Spare us your indignation, Mr. President and just sign the emergency supplemental bill if the funds are so desperately needed. The “political theater” is of your own making, and the country has been your acquiescent audience far too long.

Apparently, you didn’t have enough time to muster a sufficiently impressive crowd of uniformed patriots as you made your remarks; that straggle of witnesses on Friday was not up to your usual standards. For a refreshing change you might try speaking before those prosthesis-laden vets at Walter Reed or at Arlington National Cemetery where the full measure of our troops’ sacrifice can be acknowledged.

And it is well past time for your administration to take responsibility for the enormous waste of funds in Iraq and the high cost of hauling Halliburton from the brink of bankruptcy to solvency on the backs of the American taxpayer via Iraq and New Orleans. When you reference pork in the supplemental bill it only serves as a reminder of neglected emergencies close to home - - Gulf Coast recovery programs, disaster relief in California and parts of the Midwest, children’s health-care programs, low-income energy assistance among other things. Some call it pork; for those in crisis it is salvation.

snip//

There may indeed be signs of hope - - the return of some Iraqis to homes abandoned during the most violent days, a willingness of individuals to fight to protect their property and maybe even their country. But how much longer can our country sustain the human and financial toll of ‘staying the course’ without something much deeper and more sustained in the way of progress? If a year isn’t long enough to determine whether the goal of pacifying Iraq is adequate then what is realistic in terms of our commitment?

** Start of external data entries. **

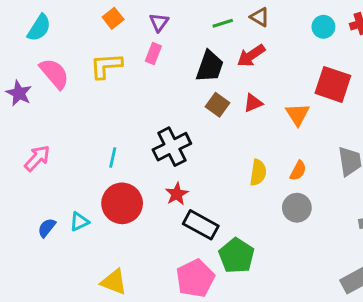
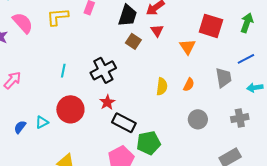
red triangle: (253, 103) -> (157, 31), moved, turned -40
cyan line: (113, 157) -> (63, 71), moved
gray circle: (297, 208) -> (198, 119), moved
green pentagon: (237, 256) -> (149, 143), turned 30

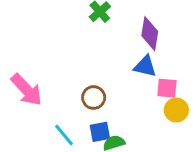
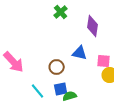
blue triangle: (145, 66) -> (80, 53), moved

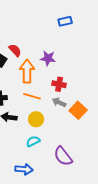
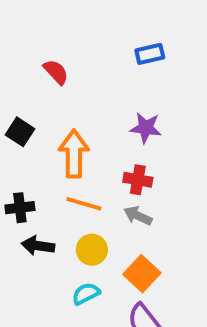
red semicircle: (15, 50) -> (56, 72), moved
purple star: (48, 58) -> (146, 128), moved
orange square: (78, 110) -> (142, 274), moved

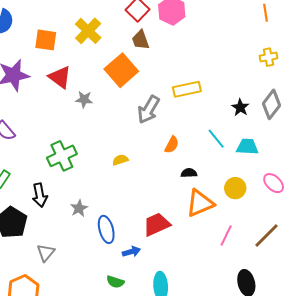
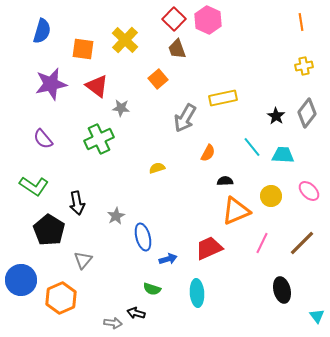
orange square: (121, 70) -> (158, 79), size x0.6
green cross: (62, 156) -> (99, 139), moved
red trapezoid: (157, 224) -> (209, 248), moved

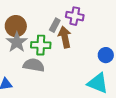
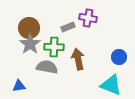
gray rectangle: (55, 25) -> (68, 27), turned 40
brown arrow: (65, 37) -> (78, 59), moved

Of course the House bill with its timeline will probably die in the Senate and will, in any event, be vetoed by the president who is incapable of contemplating a date certain for the departure of American combat forces. But to utterly deny that possibility at any point is to doom our troops to combat situations for the long foreseeable future. To those who remind us U.S. forces remain in Kosovo it should be noted that we did not invade and occupy that part of the world nor did we lose ground troops there.

At least the new Democratic majority in the House has made a statement. The president and his supporters will, in the end, need to recognize a new sense of urgency - - something beyond mindless calls to “support the troops” with huge sums of money poured into a pit of unaccountability and contractors’ pockets. There may still be a chance that others in the region will become part of the solution. But that certainly will not happen if the United States is calling all the shots and working to establish a new economic bastion in the middle of the oil-rich Middle East.
An angry President Bush resembles a child stamping his foot and insisting on having his way. It would almost be funny if the issue were in fact something childish rather than about decisions impacting our country and the world so profoundly.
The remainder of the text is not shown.